Nobody wants their kid to be sick.
Especially not when their kid is preverbal and completely unable to communicate what they’re feeling and, more importantly, what might make them feel better.
But if there is one universal truth that sates all sick kiddos, it is being held. A lot.
Which is why, somewhat sadistically, I kinda love it when my kids are sick.
I’m not alone, of course. In fact, once, in our son’s earliest days, I admitted as much in an Instagram post which showed him sleeping, red-cheeked and very sick on my chest.
The caption admitted that as terrible as I felt for my son, I couldn’t help but love how much he needed his dad to hold him.
The comments and my inbox flooded with parent friends who felt exactly the same, all with the caveat that, yes, you do feel terrible that your kids feel terrible. But you love how much they need you in those moments.

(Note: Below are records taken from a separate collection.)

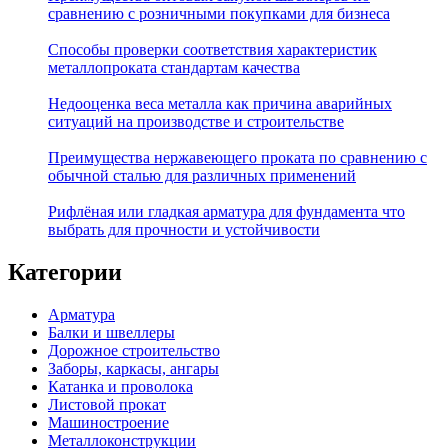
сравнению с розничными покупками для бизнеса
Способы проверки соответствия характеристик
металлопроката стандартам качества
Недооценка веса металла как причина аварийных
ситуаций на производстве и строительстве
Преимущества нержавеющего проката по сравнению с
обычной сталью для различных применений
Рифлёная или гладкая арматура для фундамента что
выбрать для прочности и устойчивости
Категории
Арматура
Балки и швеллеры
Дорожное строительство
Заборы, каркасы, ангары
Катанка и проволока
Листовой прокат
Машиностроение
Металлоконструкции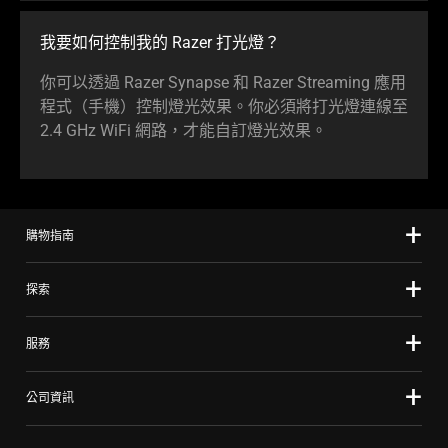
我要如何控制我的 Razer 打光燈？
你可以透過 Razer Synapse 和 Razer Streaming 應用
程式（手機）控制燈光效果。你必須將打光燈連線至
2.4 GHz WiFi 網路，才能自訂燈光效果。
購物指南
探索
服務
公司資訊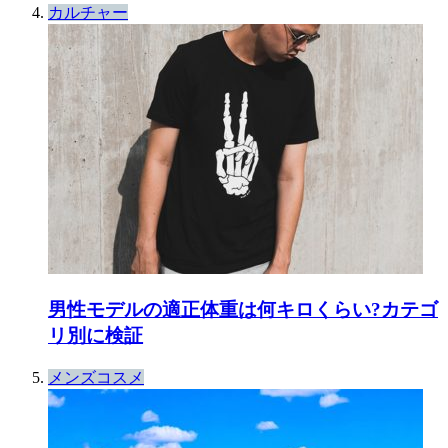
カルチャー
男性モデルの適正体重は何キロくらい?カテゴ
リ別に検証
メンズコスメ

Last week was a long week. Our daughter battled virtually every single daycare cold a kid could get, all at the same time. Add in the fear of her having Covid-19 (she didn't) and you can imagine how frazzled Emily and I were by week's end.
She was out of daycare all week, an adorable wrench thrown directly into the works of our normal workweeks and, for at least a few days, Emily and I were transported right back to the earliest days of the pandemic, when we were trying to cultivate our careers while tossing our son back and forth like a beanbag, working in fifteen-minute increments.
But, as any parent can attest, none of that mattered. Not the impact our daughter’s illness had on our work or our routine or our sleep (which was near nonexistent).
What mattered was our little girl and how, for five straight days, she was in agony.
Unless, of course, she was sleeping quietly on either of her parents' chests.
Because there, in that supine position, is not only a sense of relief for the child. There is also a sense of zen for a parent. There is no fear or worry or exhaustion or anything that ails you as a parent of children. There is only this strange, calming sense of contentment. Your child is at rest, comfortable, sleeping. And in that moment, you as a parent are doing exactly what you as a parent are programmed to do.
You're giving your child a place to be comfortable and safe. And when your kid is sick, that’s usually what they need most.